### [Stored entries]
----------------

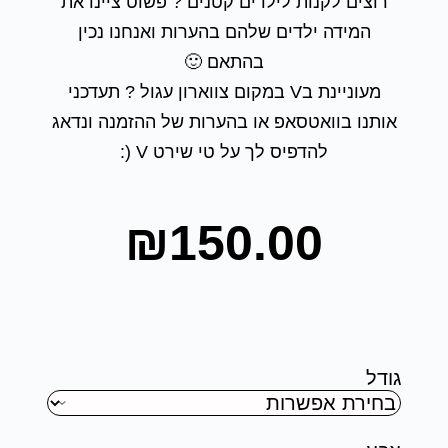
רוצים לקנות לילדים קטנים ? פשוט ציינו את
המידה ילדים שלהם בהערות ואנחנו נכין
בהתאם 🙂
מעוניינת בV במקום צווארון עגול ? תעדכני
אותנו בוואטסאפ או בהערות של ההזמנה ונדאג
להדפיס לך על טי שירט V (:
₪
150.00
גודל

----------------

### [DIRECTIONS FOR THIS TASK]
Among the records above, find each line containing the string "בהערות" and copy it.

### [REPLY TO THE TASK]
המידה ילדים שלהם בהערות ואנחנו נכין
אותנו בוואטסאפ או בהערות של ההזמנה ונדאג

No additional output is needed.